Le réseau tentaculaire de prisons du dirigeant syrien déchu Bachar al-Assad n'était pas seulement un outil de répression brutale contre l'opposition mais aussi une machine à extorsion pour ses partisans.
Des Syriens désespérés, qui s'accrochaient au rêve de revoir leurs fils, maris ou soeurs disparus, affirment avoir été systématiquement rackettés, payant des pots-de-vin totalisant des centaines de millions d'euros.

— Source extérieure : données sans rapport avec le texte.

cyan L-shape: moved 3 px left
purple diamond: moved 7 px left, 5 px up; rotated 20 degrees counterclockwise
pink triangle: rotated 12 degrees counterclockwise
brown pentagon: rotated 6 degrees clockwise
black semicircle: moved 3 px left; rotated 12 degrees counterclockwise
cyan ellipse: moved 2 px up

Dans de nombreux cas, les fonctionnaires, avocats et membres du clan Assad qui exigeaient l'argent, n'ont livré aucune nouvelle des détenus, dont plusieurs dizaines de milliers sont aujourd'hui morts, selon des défenseurs des droits humains.
Sanaa Omar a raconté son calvaire à l'AFP. Originaire d'Alep (nord-ouest), elle s'est rendue à Damas pour s'enquérir du sort de son frère Mohammed, disparu en 2011 à l'âge de 15 ans.

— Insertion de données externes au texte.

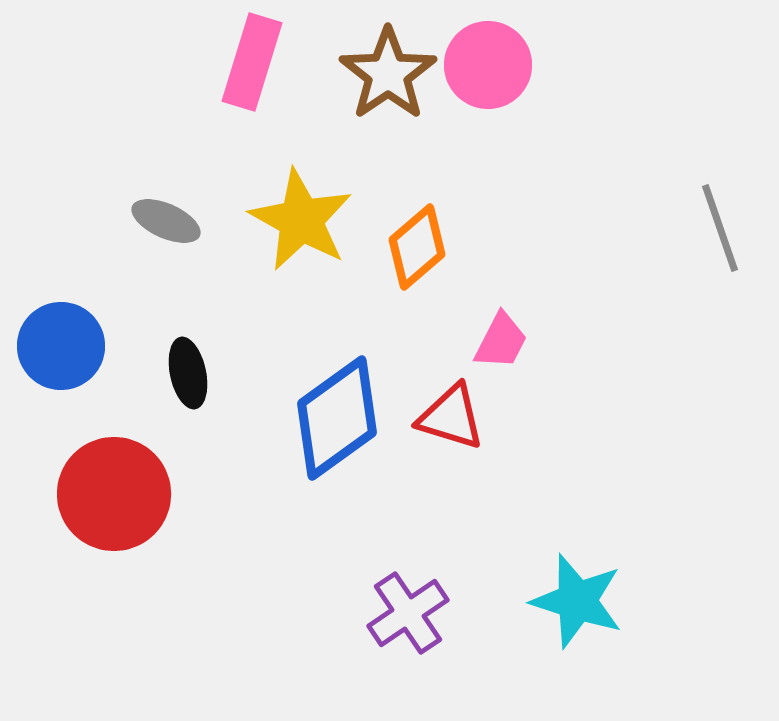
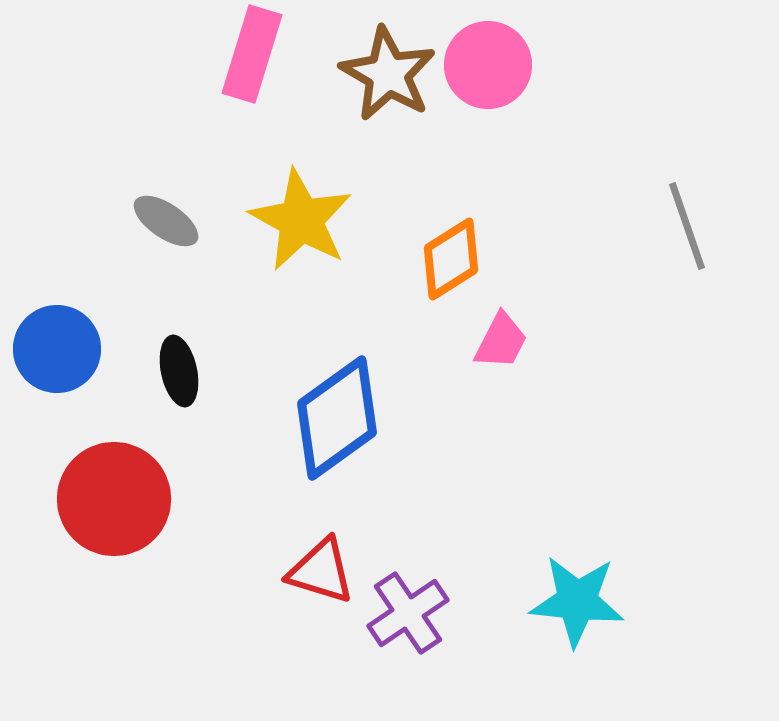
pink rectangle: moved 8 px up
brown star: rotated 8 degrees counterclockwise
gray ellipse: rotated 10 degrees clockwise
gray line: moved 33 px left, 2 px up
orange diamond: moved 34 px right, 12 px down; rotated 8 degrees clockwise
blue circle: moved 4 px left, 3 px down
black ellipse: moved 9 px left, 2 px up
red triangle: moved 130 px left, 154 px down
red circle: moved 5 px down
cyan star: rotated 12 degrees counterclockwise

"Nous avions cherché dans toutes les prisons d'Alep. Nous avions payé tout le monde: les avocats nous promettaient qu'ils savaient où il se trouvait et qu'ils apporteraient les documents le prouvant, mais ils ne l'ont jamais fait", raconte cette femme de 38 ans depuis la morgue d'un hôpital de Damas.
Là, des rebelles ont déposé des cadavres, non identifiés, découverts dans les prisons de la capitale.
"Mon père venait chaque année à Damas et rencontrait des avocats ou des personnes disant travailler pour le gouvernement qui empochaient 200.000, 300.000 ou 400.000 (livres syriennes)."
"Ils disaient: +Vous le verrez dans un mois+. Nous attentions un mois, deux mois, trois mois... Mais jamais on n'a eu de droit de visite. Nous les avions payés pendant près de cinq ans avant de perdre tout espoir", confie-t-elle.
Avant même la chute d'Assad, le 8 décembre, à la suite d'une offensive éclair d'une coalition de rebelles menée par le groupe islamiste radical Hayat Tahrir al-Sham (HTS), un groupe de défense des droits humains avait tenté d'estimer les sommes déboursées au fil des ans par les familles de détenus en échange de la promesse d'une information, d'une visite ou d'une libération.
L'Association des détenus et des personnes disparues de la prison de Saydnaya, située à 30 kilomètres au nord de Damas, a mené des centaines d'entretiens. Sur la base de ces données, elle estime que les agents du gouvernement et leurs partisans avaient empoché près de 900 millions de dollars.
Depuis le début du conflit en Syrie, déclenché en 2011 par la répression brutale de manifestations prodémocratie, des centaines de milliers de personnes ont été détenues.
Treize ans plus tard, les portes de la prison de Saydnaya, un sinistre complexe situé dans une vallée aride, ont été ouvertes, permettant aux Syriens de feuilleter les registres abandonnés.
"Je cherche mon frère. Il est à Saydnaya depuis 2019", explique Hassan Hashem, venu de la ville de Hama (centre) pour tenter de trouver des réponses.
"+Il sortira aujourd'hui. Il sortira demain+. Nous avons payé plus de 12.000 dollars. Il est marié et a quatre filles. Il n'a jamais rien fait de mal", assure-t-il, visage assombri par la colère.
Lorsque son frère, condamné pour "terrorisme", a été transféré à la base aérienne de Mazzeh, en banlieue de Damas, la famille a été mise en contact avec un proche d'un haut responsable.
Il leur a demandé 100.000 dollars pour le faire sortir. "Je lui ai dit que même si je vendais tout mon village, je ne rassemblerais pas cette somme."
Aujourd'hui, civils et rebelles errent dans les couloirs de Saydnaya, donnant des coups de pied dans les nattes de couchage sales et abandonnées des détenus qu'on entassait à 20 par cellule.
Au rez-de-chaussée, les combattants et les visiteurs s'arrêtent devant une presse hydraulique qui, selon d'anciens détenus, servait à écraser les prisonniers pendant les séances de torture.
Ayoush Hassan, 66 ans, est venue de la campagne d'Alep pour tenter de retrouver son fils. "Il y a un mois, j'ai payé 300.000 livres (syriennes, soit environ 20.000 euros) pour qu'ils (les intermédiaires) consultent son dossier, et ils ont dit qu'il était à Saydnaya et en bonne santé", dit- elle.
"Il n'est pas ici, il n'est pas avec nous", s'écrie-t-elle. "Nous voulons nos enfants, vivants, morts, brûlés, en cendres, enterrés dans des fosses communes (...) juste, dites-nous."
"On a vécu dans l'espoir depuis 13 ans, en pensant qu'il sortira ce mois-ci, dans les deux prochains mois, cette année ou le jour de la fête des mères... Ce ne sont que des illusions."